AI-Face: A Million-Scale Demographically Annotated AI-Generated Face Dataset and Fairness Benchmark

Authors: Li Lin, Santosh, Mingyang Wu, Xin Wang, Shu Hu

Published: 2024-06-02 15:51:33+00:00

AI Summary

This paper introduces AI-Face, a million-scale demographically annotated dataset of AI-generated face images, including real and fake faces from various sources. Using AI-Face, the authors conduct the first comprehensive fairness benchmark for AI face detectors, revealing biases and providing insights for fairer detector design.

Abstract

AI-generated faces have enriched human life, such as entertainment, education, and art. However, they also pose misuse risks. Therefore, detecting AI-generated faces becomes crucial, yet current detectors show biased performance across different demographic groups. Mitigating biases can be done by designing algorithmic fairness methods, which usually require demographically annotated face datasets for model training. However, no existing dataset encompasses both demographic attributes and diverse generative methods simultaneously, which hinders the development of fair detectors for AI-generated faces. In this work, we introduce the AI-Face dataset, the first million-scale demographically annotated AI-generated face image dataset, including real faces, faces from deepfake videos, and faces generated by Generative Adversarial Networks and Diffusion Models. Based on this dataset, we conduct the first comprehensive fairness benchmark to assess various AI face detectors and provide valuable insights and findings to promote the future fair design of AI face detectors. Our AI-Face dataset and benchmark code are publicly available at https://github.com/Purdue-M2/AI-Face-FairnessBench


Key findings
Fairness-enhanced models generally perform best, but even these show biases towards minority groups (lighter skin tones, females). All detectors exhibit significant performance degradation under image post-processing and cross-dataset evaluation, highlighting the need for robustness and generalization improvements. Increasing training data size does not always improve fairness.
Approach
AI-Face is created by collecting real and AI-generated face images from various public datasets. Demographic annotations (skin tone, gender, age) are generated using a novel method combining facial landmark detection, color analysis, and a CLIP-based lightweight annotator trained on IMDB-WIKI to mitigate bias.
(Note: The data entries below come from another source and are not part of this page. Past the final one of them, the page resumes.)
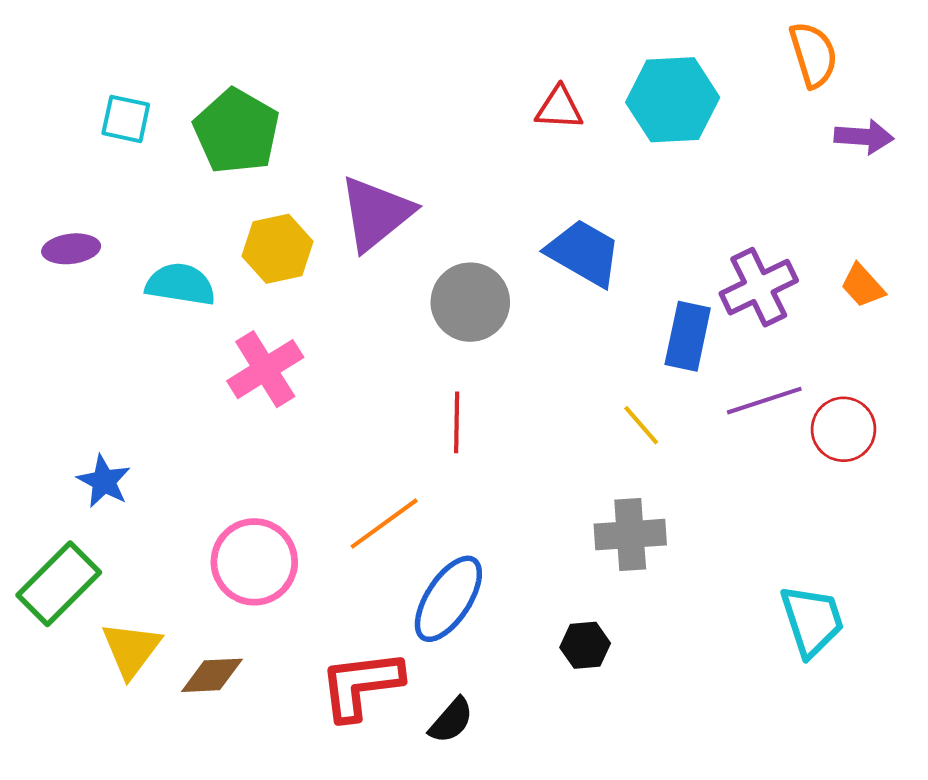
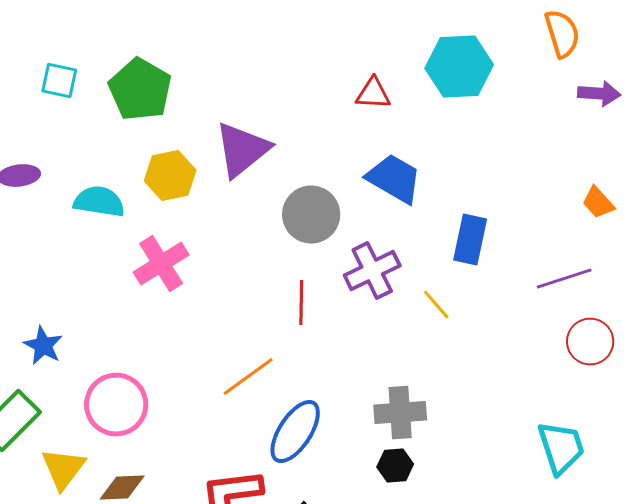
red triangle: (559, 108) -> (373, 94), moved
purple cross: (759, 287) -> (372, 271), moved
purple line: (764, 401) -> (564, 279), moved
red circle: (844, 429) -> (590, 342), moved
gray cross: (630, 535) -> (400, 413), moved
pink circle: (254, 562) -> (116, 405), moved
A fairness benchmark evaluates 12 representative detectors across multiple metrics.
Datasets
AI-Face (created by the authors), FF++, DFDC, DFD, Celeb-DF-v2, GenData, DF-Platter, DeePhy, DF-1.0, A-FF++, A-DFD, A-DFDC, A-Celeb-DF-v2, A-DF-1.0, FFHQ, IMDB-WIKI, CelebA, Casual Conversations v2 (CCv2)
Model(s)
Xception, EfficientB4, ViT-B/16, F3Net, SPSL, SRM, UCF, UnivFD, CORE, DAW-FDD, DAG-FDD, PG-FDD
Author countries
USA